TASK TO CARRY OUT -> Omitting any pictures, transcribe the entries below exactly.

DATA SUPPLIED ->
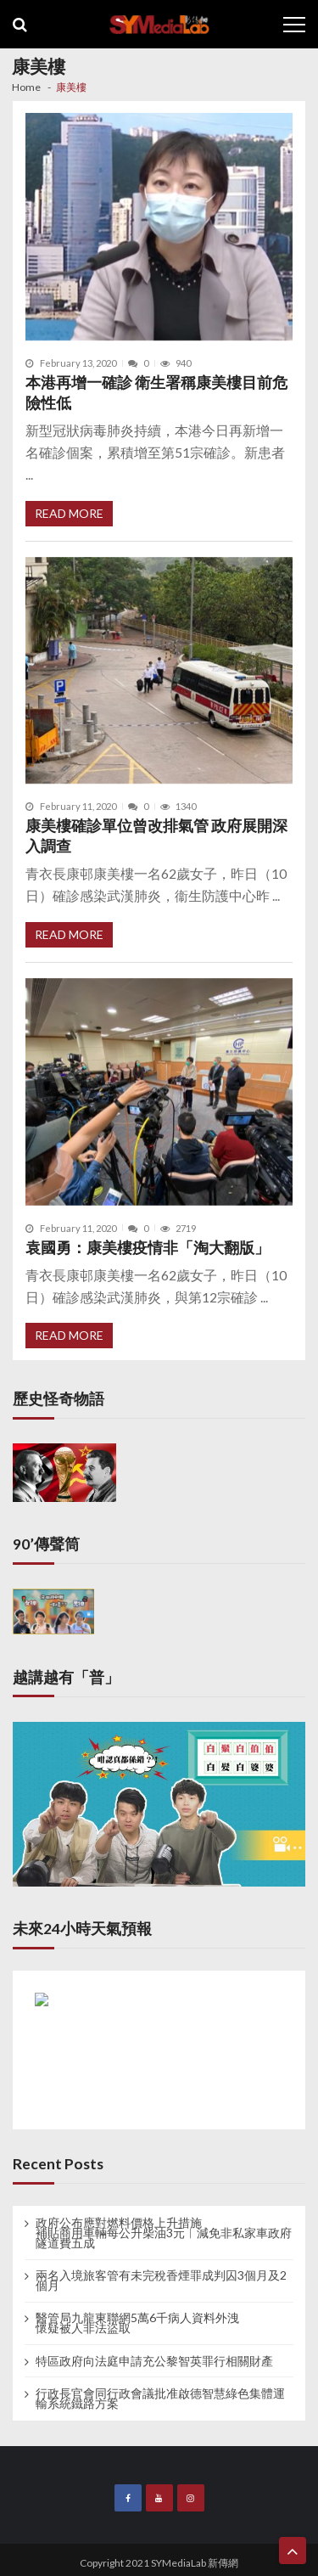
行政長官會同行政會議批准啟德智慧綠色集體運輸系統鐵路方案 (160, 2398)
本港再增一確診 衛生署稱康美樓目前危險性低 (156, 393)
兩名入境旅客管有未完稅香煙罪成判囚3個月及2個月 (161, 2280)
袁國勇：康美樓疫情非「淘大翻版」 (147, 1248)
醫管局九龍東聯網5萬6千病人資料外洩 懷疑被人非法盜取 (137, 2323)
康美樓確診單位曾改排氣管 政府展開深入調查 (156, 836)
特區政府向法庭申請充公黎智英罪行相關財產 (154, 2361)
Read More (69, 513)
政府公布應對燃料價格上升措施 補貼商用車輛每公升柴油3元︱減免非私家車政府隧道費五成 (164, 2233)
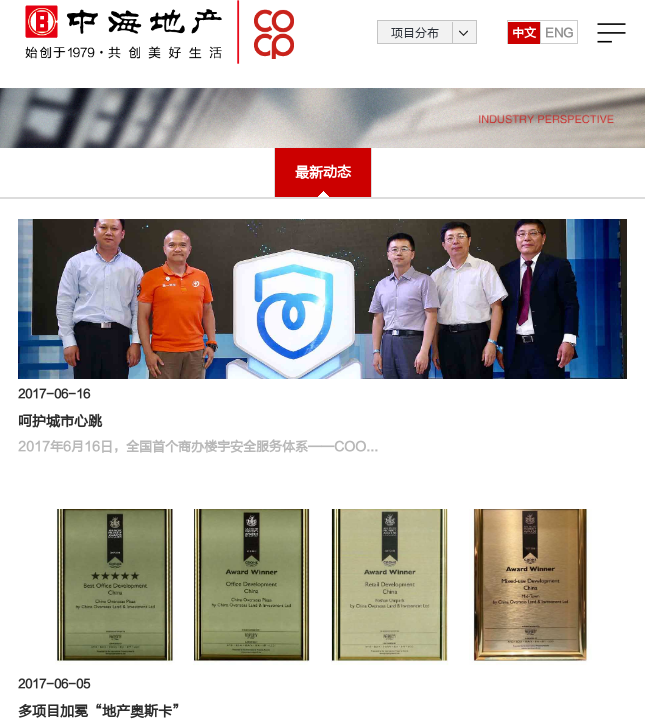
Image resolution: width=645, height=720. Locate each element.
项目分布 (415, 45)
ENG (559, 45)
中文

WRITTEN REPLY ->
行政長官會同行政會議批准啟德智慧綠色集體運輸系統鐵路方案 (160, 2398)
本港再增一確診 衛生署稱康美樓目前危險性低 (156, 393)
兩名入境旅客管有未完稅香煙罪成判囚3個月及2個月 (161, 2280)
袁國勇：康美樓疫情非「淘大翻版」 (147, 1248)
醫管局九龍東聯網5萬6千病人資料外洩 懷疑被人非法盜取 (137, 2323)
康美樓確診單位曾改排氣管 政府展開深入調查 (156, 836)
特區政府向法庭申請充公黎智英罪行相關財產 (154, 2361)
Read More (69, 513)
政府公布應對燃料價格上升措施 補貼商用車輛每公升柴油3元︱減免非私家車政府隧道費五成 (164, 2233)
Image resolution: width=645, height=720. Locate each element.
项目分布 (415, 45)
ENG (559, 45)
中文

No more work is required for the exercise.